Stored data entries
= Beginning of Section =
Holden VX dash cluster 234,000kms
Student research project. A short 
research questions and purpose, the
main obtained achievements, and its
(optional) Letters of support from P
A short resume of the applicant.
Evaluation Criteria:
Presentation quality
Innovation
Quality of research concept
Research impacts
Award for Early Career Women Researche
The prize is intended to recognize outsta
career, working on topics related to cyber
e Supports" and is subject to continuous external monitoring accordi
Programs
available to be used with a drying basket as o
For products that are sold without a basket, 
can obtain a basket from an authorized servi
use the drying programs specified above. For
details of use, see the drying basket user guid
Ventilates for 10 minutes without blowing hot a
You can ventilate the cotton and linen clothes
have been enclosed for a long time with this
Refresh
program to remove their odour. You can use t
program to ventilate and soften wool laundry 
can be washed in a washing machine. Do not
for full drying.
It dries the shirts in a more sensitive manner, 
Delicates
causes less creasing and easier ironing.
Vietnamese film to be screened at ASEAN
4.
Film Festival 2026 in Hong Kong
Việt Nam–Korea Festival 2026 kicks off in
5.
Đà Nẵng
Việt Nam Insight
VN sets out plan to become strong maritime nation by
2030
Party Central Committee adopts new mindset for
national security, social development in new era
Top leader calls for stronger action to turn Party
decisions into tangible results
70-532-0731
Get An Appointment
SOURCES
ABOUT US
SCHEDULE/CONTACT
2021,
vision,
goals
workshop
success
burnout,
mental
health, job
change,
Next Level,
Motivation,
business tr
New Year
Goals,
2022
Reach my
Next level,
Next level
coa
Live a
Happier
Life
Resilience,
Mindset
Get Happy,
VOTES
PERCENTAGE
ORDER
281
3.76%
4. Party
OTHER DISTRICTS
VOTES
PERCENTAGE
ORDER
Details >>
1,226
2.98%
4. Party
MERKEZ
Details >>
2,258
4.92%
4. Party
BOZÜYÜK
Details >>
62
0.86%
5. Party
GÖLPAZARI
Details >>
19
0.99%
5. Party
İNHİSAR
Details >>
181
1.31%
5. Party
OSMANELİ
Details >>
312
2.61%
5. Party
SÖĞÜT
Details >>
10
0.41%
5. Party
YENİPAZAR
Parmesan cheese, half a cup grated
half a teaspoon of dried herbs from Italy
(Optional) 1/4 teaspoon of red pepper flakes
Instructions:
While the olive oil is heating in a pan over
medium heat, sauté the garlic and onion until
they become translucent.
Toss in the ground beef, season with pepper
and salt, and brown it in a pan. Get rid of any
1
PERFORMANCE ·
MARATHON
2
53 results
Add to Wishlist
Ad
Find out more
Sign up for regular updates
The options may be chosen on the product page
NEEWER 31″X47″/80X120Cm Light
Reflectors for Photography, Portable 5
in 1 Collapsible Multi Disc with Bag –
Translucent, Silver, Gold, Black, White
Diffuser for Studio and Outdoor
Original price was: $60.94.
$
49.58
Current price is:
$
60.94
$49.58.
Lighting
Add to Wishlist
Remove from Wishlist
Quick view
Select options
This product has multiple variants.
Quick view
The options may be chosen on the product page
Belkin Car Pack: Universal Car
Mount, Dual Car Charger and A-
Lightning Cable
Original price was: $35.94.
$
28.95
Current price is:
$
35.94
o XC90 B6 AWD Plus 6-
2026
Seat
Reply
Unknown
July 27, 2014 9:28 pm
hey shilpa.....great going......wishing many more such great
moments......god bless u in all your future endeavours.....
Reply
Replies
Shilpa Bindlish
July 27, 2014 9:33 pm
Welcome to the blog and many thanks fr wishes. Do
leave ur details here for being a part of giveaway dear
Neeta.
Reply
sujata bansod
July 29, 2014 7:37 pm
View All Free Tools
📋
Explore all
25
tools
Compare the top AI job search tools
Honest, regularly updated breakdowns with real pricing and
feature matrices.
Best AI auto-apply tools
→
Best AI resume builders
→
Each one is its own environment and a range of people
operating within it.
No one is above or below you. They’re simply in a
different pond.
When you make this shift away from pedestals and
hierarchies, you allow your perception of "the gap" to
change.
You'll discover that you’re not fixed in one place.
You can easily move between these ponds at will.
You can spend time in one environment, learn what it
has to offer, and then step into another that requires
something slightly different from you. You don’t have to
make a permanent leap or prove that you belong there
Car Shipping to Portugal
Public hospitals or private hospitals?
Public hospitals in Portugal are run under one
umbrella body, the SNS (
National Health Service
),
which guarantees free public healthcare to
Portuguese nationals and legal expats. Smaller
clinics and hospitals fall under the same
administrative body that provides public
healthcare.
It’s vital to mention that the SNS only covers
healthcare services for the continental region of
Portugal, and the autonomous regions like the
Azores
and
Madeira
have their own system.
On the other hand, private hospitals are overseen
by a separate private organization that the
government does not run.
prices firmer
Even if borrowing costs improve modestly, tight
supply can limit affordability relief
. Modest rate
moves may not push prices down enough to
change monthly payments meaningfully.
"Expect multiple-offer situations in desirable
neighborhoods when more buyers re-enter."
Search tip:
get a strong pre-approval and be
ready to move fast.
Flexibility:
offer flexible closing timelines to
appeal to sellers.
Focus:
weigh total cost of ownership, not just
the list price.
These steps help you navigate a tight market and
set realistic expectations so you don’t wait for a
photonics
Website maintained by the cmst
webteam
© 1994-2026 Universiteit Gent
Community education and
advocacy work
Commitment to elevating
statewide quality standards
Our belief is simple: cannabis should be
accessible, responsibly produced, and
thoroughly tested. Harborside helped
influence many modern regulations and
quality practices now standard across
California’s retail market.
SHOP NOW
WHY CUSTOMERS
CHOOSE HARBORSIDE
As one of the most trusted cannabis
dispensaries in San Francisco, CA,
= End of Section =
→ **Task item**
Copy every line from the records above that contains the string "hospitals".

→ **Task result**
Public hospitals or private hospitals?
Public hospitals in Portugal are run under one
clinics and hospitals fall under the same
On the other hand, private hospitals are overseen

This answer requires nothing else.